NINNA.ID – Seiring berjalannya waktu, kuda betina yang telah diuras (disematkan) dalam ritual sebelumnya, diharapkan melahirkan anak kuda jantan. Tanda-tanya yang ditunggu, memiliki tanda-tanda sesuai dengan permintaan Mulajadi Nabolon dengan garis menyangkut Hadebataon (keilahian).
Syarat lainnya, anak kuda jantan itu harus berwarna hitam (Silintom). Jika tidak memiliki warna hitam, anak kuda tetsebut tidak akan dikurbankan. Namun jika badan anak kuda tersebut hitam seluruhnya, tidak bercampur warna lain, itulah yang menjadi kurban (persembahan) kepada sang Illahi.
Hasuhuton ([pembuat acara), memberitahu kepada Datu Pangaraksa, Datu Pangaraksa maksudnya seorang Datu (Orang pintar) yang mengetahui tentang hakekat atau yang berhubungan dengan Mulajadi Nabolon.
Datu pangaraksa tersebut menanyakan hari dan jam lahirnya anak kuda jantan tadi. Hasuhuton memberitahu termasuk segala hal-hal yang terjadi saat anak kuda jantan Lahir.
Berdasarkan ilmu Hadebataon (keilahian), Datu pangaraksa menyatakan bahwa anak kuda yang lahir benar permintaan Mulajadi Nabolon. Berarti permintaan mereka dikabulkan Mulajadi Nabolon lewat tonggo-tonggo Datu Parmangmang. Datu parmangmang maksudnya suatu pengetahuan tentang tanda tanda alam.
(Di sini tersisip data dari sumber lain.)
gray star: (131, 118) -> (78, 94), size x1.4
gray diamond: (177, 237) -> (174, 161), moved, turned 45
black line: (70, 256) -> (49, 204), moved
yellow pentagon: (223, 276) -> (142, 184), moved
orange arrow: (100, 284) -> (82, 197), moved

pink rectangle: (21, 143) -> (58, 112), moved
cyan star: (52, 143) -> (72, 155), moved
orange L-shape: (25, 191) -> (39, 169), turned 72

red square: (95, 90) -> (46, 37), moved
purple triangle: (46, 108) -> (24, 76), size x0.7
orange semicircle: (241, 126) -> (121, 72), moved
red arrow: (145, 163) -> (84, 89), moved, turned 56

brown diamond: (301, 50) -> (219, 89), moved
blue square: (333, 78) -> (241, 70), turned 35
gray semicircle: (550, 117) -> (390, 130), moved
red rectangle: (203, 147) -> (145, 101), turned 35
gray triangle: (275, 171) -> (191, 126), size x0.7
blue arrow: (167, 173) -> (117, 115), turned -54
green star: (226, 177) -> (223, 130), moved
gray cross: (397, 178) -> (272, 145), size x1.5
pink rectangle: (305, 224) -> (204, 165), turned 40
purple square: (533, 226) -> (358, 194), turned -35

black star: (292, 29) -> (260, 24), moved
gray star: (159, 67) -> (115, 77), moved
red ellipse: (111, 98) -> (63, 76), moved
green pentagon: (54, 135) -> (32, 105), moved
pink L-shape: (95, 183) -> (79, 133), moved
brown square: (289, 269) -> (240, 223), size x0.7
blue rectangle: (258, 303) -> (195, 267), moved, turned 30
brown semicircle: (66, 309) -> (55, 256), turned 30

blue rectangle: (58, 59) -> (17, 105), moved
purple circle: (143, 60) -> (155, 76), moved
Dengan segera Hasuhuton memberitahu kepada Pomparan yang satu garis keturunan, bahwa benar anak Kuda yang lahir adalah permintaan Mulajadi Nabolon berkat permintaan mereka bersama. Dengan segera seluruh pomparan berkumpul untuk merencanakan kapan acara penyerahan kurban (pelean) kepada Mulajadi Nabolon.
Hasuhuton memanggil Horong Parsinabul (protokol) bersama Datu Pangaraksa, agar memberi masukan tentang tahapan acara ritual Pasahat Hoda Somba (kuda persembahan). Dalam tradisi Batak, dikenal dengan istrilah HODA SOMBA.